● Directions: Would you please output, word for word, the span of the listing below that opens on the line containing "Michigan Just Put Medicare for All on the" and closes on the line containing "People Off Food Aid ‘A Pretty Big Win’"? Include both ends and nothing more.

● The records:
※

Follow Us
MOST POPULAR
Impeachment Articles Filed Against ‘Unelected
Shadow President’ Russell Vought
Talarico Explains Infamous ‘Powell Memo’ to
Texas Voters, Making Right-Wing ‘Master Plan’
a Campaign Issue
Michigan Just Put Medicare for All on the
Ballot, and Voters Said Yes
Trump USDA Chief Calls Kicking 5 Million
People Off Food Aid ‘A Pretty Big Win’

※

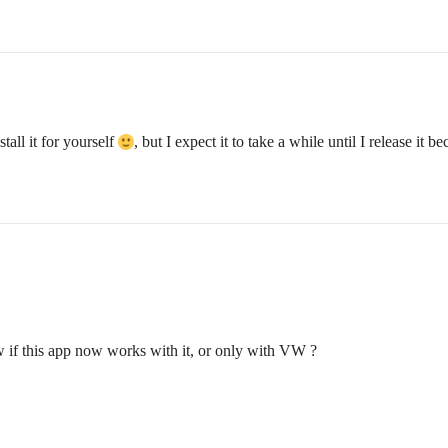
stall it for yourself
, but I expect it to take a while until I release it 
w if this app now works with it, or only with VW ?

※

● Expected output:
Michigan Just Put Medicare for All on the
Ballot, and Voters Said Yes
Trump USDA Chief Calls Kicking 5 Million
People Off Food Aid ‘A Pretty Big Win’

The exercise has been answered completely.